#### [EXERCISE]
Within the material below, find each line bearing the word "поршневые" and present it.
SOURCE DATA Start Marker
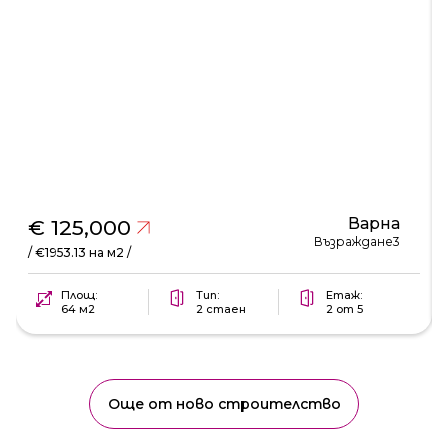
Варна
€ 125,000
Възраждане3
/ €1953.13 на м2 /
Площ:
Тип:
Етаж:
64 м2
2 стаен
2 от 5
Още от ново строителство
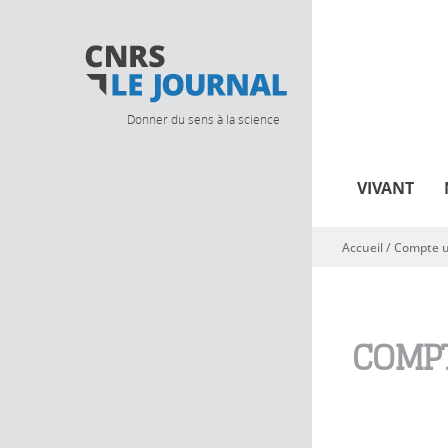
Donner du sens à la science
VIVANT
Accueil
/
Compte ut
Vous êtes ici
COMPT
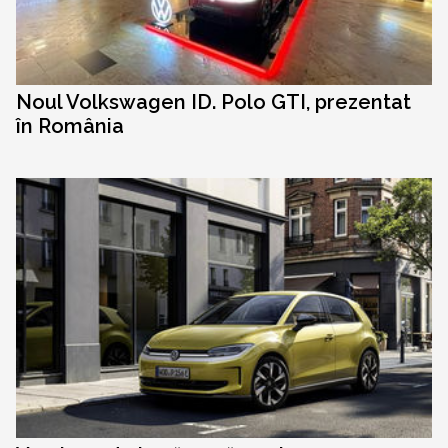
Noul Volkswagen ID. Polo GTI, prezentat
în România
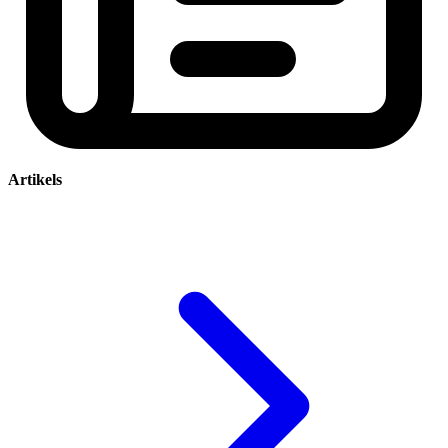
Artikels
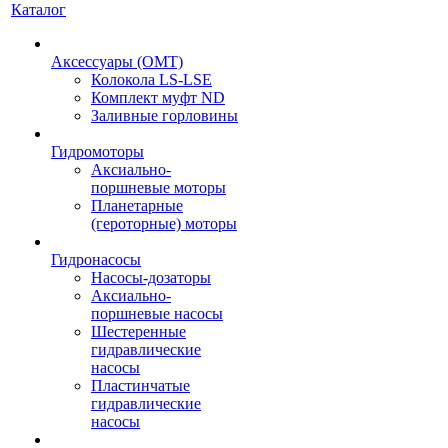
Каталог
Аксессуары (OMT)
Колокола LS-LSE
Комплект муфт ND
Заливные горловины
Гидромоторы
Аксиально-
поршневые моторы
Планетарные
(героторные) моторы
Гидронасосы
Насосы-дозаторы
Аксиально-
поршневые насосы
Шестеренные
гидравлические
насосы
Пластинчатые
гидравлические
насосы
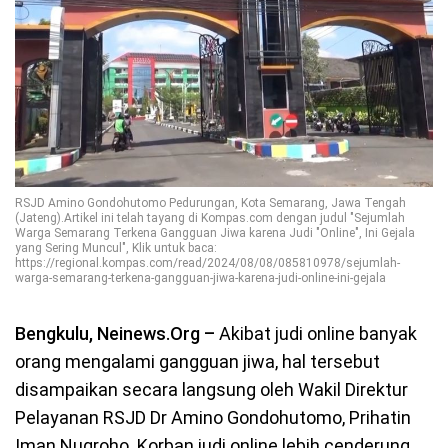
RSJD Amino Gondohutomo Pedurungan, Kota Semarang, Jawa Tengah
(Jateng).Artikel ini telah tayang di Kompas.com dengan judul "Sejumlah
Warga Semarang Terkena Gangguan Jiwa karena Judi "Online", Ini Gejala
yang Sering Muncul", Klik untuk baca:
https://regional.kompas.com/read/2024/08/08/085810978/sejumlah-
warga-semarang-terkena-gangguan-jiwa-karena-judi-online-ini-gejala
Bengkulu, Neinews.Org –
Akibat judi online banyak
orang mengalami gangguan jiwa, hal tersebut
disampaikan secara langsung oleh Wakil Direktur
Pelayanan RSJD Dr Amino Gondohutomo, Prihatin
Iman Nugroho. Korban judi online lebih cenderung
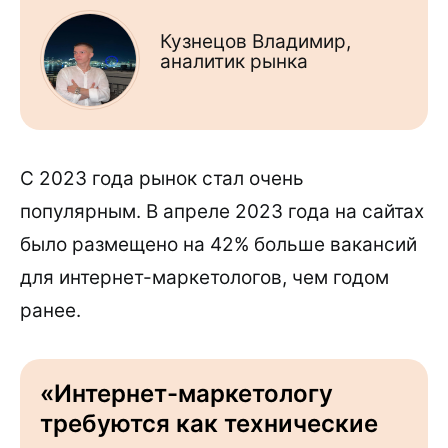
Кузнецов Владимир,
аналитик рынка
С 2023 года рынок стал очень
популярным. В апреле 2023 года на сайтах
было размещено на 42% больше вакансий
для интернет-маркетологов, чем годом
ранее.
«Интернет-маркетологу
требуются как технические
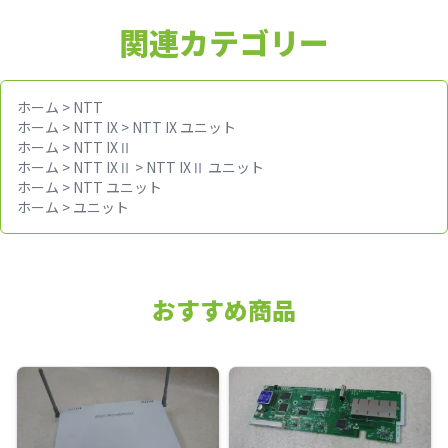
関連カテゴリー
ホーム
>
NTT
ホーム
>
NTT IX
>
NTT IX ユニット
ホーム
>
NTT IXⅡ
ホーム
>
NTT IXⅡ
>
NTT IXⅡ ユニット
ホーム
>
NTT ユニット
ホーム
>
ユニット
おすすめ商品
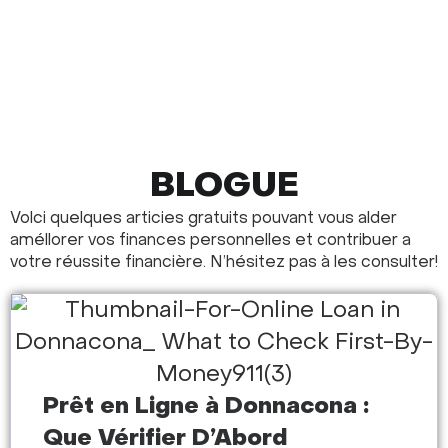
BLOGUE
Volci quelques articies gratuits pouvant vous alder
améllorer vos finances personnelles et contribuer a
votre réussite financière. N’hésitez pas à les consulter!
Prêt en Ligne à Donnacona :
Que Vérifier D’Abord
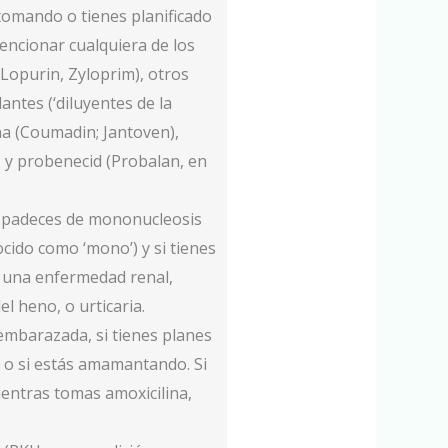
tomando o tienes planificado
ncionar cualquiera de los
(Lopurin, Zyloprim), otros
antes (‘diluyentes de la
a (Coumadin; Jantoven),
, y probenecid (Probalan, en
i padeces de mononucleosis
cido como ‘mono’) y si tienes
o una enfermedad renal,
el heno, o urticaria.
 embarazada, si tienes planes
o si estás amamantando. Si
ntras tomas amoxicilina,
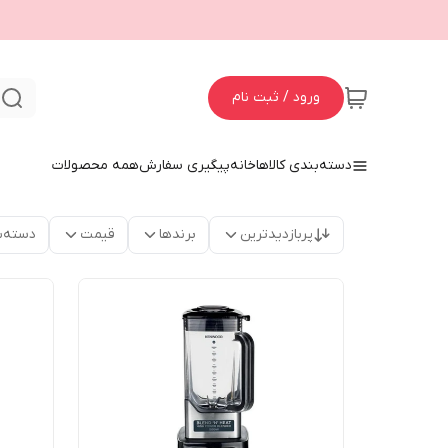
ورود / ثبت نام
ج
دسته‌بندی کالاها
خانه
پیگیری سفارش
همه محصولات
پربازدیدترین
برندها
قیمت
دسته‌ب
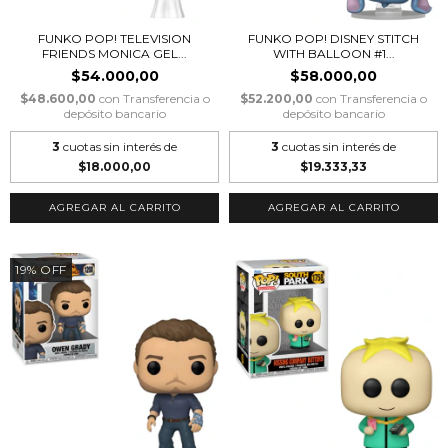
FUNKO POP! TELEVISION
FUNKO POP! DISNEY STITCH
FRIENDS MONICA GEL...
WITH BALLOON #1...
$54.000,00
$58.000,00
$48.600,00
con
Transferencia o
$52.200,00
con
Transferencia o
depósito bancario
depósito bancario
3
cuotas sin interés de
3
cuotas sin interés de
$18.000,00
$19.333,33
19
%
OFF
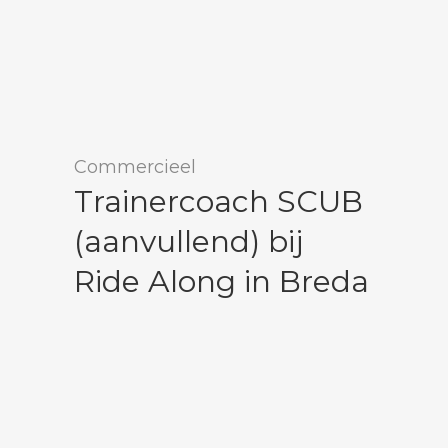
Commercieel
Trainercoach SCUB
(aanvullend) bij
Ride Along in Breda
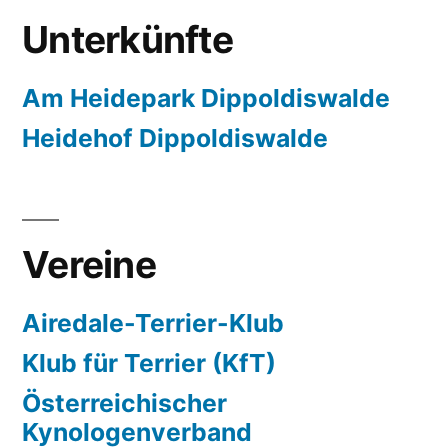
Unterkünfte
Am Heidepark Dippoldiswalde
Heidehof Dippoldiswalde
Vereine
Airedale-Terrier-Klub
Klub für Terrier (KfT)
Österreichischer
Kynologenverband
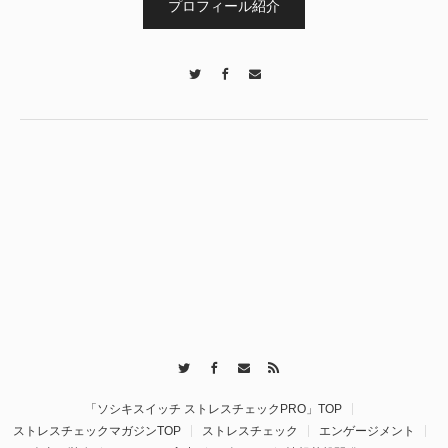
プロフィール紹介
Twitter
Facebook
Contact
Twitter
Facebook
Contact
RSS
「ソシキスイッチ ストレスチェックPRO」TOP
ストレスチェックマガジンTOP
ストレスチェック
エンゲージメント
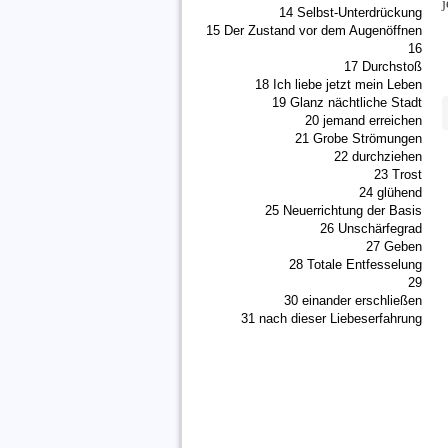
j
14 Selbst-Unterdrückung
15 Der Zustand vor dem Augenöffnen
16
17 Durchstoß
18 Ich liebe jetzt mein Leben
19 Glanz nächtliche Stadt
20 jemand erreichen
21 Grobe Strömungen
22 durchziehen
23 Trost
24 glühend
25 Neuerrichtung der Basis
26 Unschärfegrad
27 Geben
28 Totale Entfesselung
29
30 einander erschließen
31 nach dieser Liebeserfahrung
SOURCE DATA End Marker
#### [TASK RESPONSE]
поршневые моторы
поршневые насосы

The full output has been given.